#### DATA SECTION:
────────────────

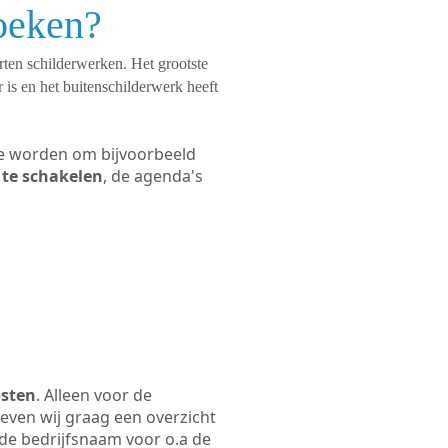
zoeken?
orten schilderwerken. Het grootste
 is en het buitenschilderwerk heeft
 te worden om bijvoorbeeld
n te schakelen
, de agenda's
osten
. Alleen voor de
even wij graag een overzicht
p de bedrijfsnaam voor o.a de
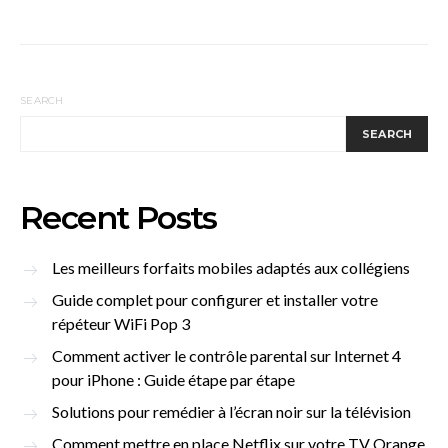
SEARCH
SEARCH
Recent Posts
Les meilleurs forfaits mobiles adaptés aux collégiens
Guide complet pour configurer et installer votre
répéteur WiFi Pop 3
Comment activer le contrôle parental sur Internet 4
pour iPhone : Guide étape par étape
Solutions pour remédier à l’écran noir sur la télévision
Comment mettre en place Netflix sur votre TV Orange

────────────────

#### THE TASK:
Before copying the data, remove the pictures. Then repeat the rest exactly.

#### REPLY:
zoeken?
orten schilderwerken. Het grootste
 is en het buitenschilderwerk heeft
 te worden om bijvoorbeeld
n te schakelen
, de agenda's
osten
. Alleen voor de
even wij graag een overzicht
p de bedrijfsnaam voor o.a de
SEARCH
SEARCH
Recent Posts
Les meilleurs forfaits mobiles adaptés aux collégiens
Guide complet pour configurer et installer votre
répéteur WiFi Pop 3
Comment activer le contrôle parental sur Internet 4
pour iPhone : Guide étape par étape
Solutions pour remédier à l’écran noir sur la télévision
Comment mettre en place Netflix sur votre TV Orange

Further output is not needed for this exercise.